The Global Commission on the Economics of Water (GCEW) has launched a report redefining the economics of water. The report maps the systemic links of the hydrological cycle to land, climate change, biodiversity loss, and progress on the SDGs. It proposes ways to “re-define and re-value” water to manage the hydrological cycle locally as well as a global common good.
The report is titled, ‘The Economics of Water: Valuing the Hydrological Cycle as a Global Common Good.’ Warning that the hydrological cycle is out of balance, jeopardizing an equitable and sustainable future for all, it calls for a new economics of water that understands the hydrological cycle’s deep interlinkages with climate change and biodiversity loss.
Such an economy will transform water governance at every scale and bring together fundamental economic concepts and tools to value water properly by reflecting its scarcity and the multiple benefits it provides. It will tackle externalities caused by the misuse and pollution of water by shaping economies where water is used efficiently, equitably, and sustainably from the start.

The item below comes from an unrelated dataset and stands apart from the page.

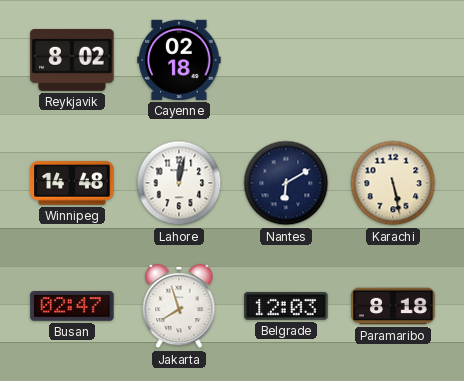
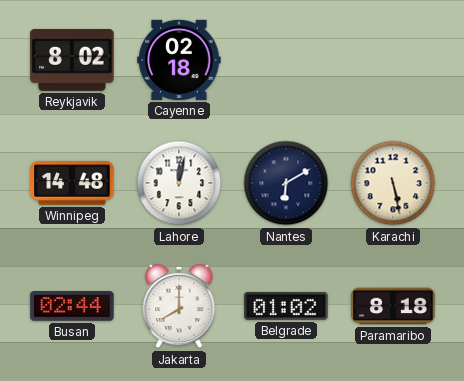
Busan: 02:47 -> 02:44
Jakarta: 7:57 -> 8:00
Belgrade: 12:03 -> 01:02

Spurring a wave of innovations, capacity building, and investments to catalyze economy-wide benefits in the long run and recognizing that the costs entailed in these actions are very small in comparison to the harm that continued inaction will inflict on economies and humanity are also among its characteristics.
The report highlights five mission areas to address the water crisis: launch a new revolution in food systems; conserve and restore natural habitats critical to protect green water; establish a circular water economy; enable a clean energy- and artificial intelligence (AI)-rich era with much lower water intensity; and ensure that no child dies from unsafe water by 2030.
To successfully tackle these five missions, the report identifies critical enablers of change, including:
- Governing partnerships, property rights, and contracts for an efficient, equitable and sustainable future;
- Shaping finance for a just and sustainable water future;
- Harnessing data as a foundation for action; and
- Building global water governance.
The report offers a set of recommendations to value and govern water in a way that would “stabilize the hydrological cycle, enable food security and human dignity, and keep the Earth system safe for humanity.”
In a preface, the GCEW Co-Chairs express confidence that “the world can turn the tide on [the water] crisis” by acknowledging why existing approaches have failed, embracing a fresh policy lens, and moving “with the boldness and urgency that the crisis demands.”
Casting the water crisis as “fundamentally an intergenerational issue” in a preface of her own, a youth representative calls attention to the Youth Water Agenda, which seeks to “secure dignified livelihoods for current and future generations in a world where uncertainty is rapidly becoming the norm.”
The GCEW released the report on 17 October and launched it during the 2024 Annual Meetings of the World Bank and the International Monetary Fund (IMF). The report is the water equivalent of two major reviews that sought to reimagine the way our economies interact with the climate and biodiversity – the Stern Review on the Economics of Climate Change (2006) and the Dasgupta Review on the Economics of Biodiversity (2021). [Publication: The Economics of Water: Valuing the Hydrological Cycle as a Global Common Good] [Executive Summary] [Publication Landing Page] [Interactive Microsite]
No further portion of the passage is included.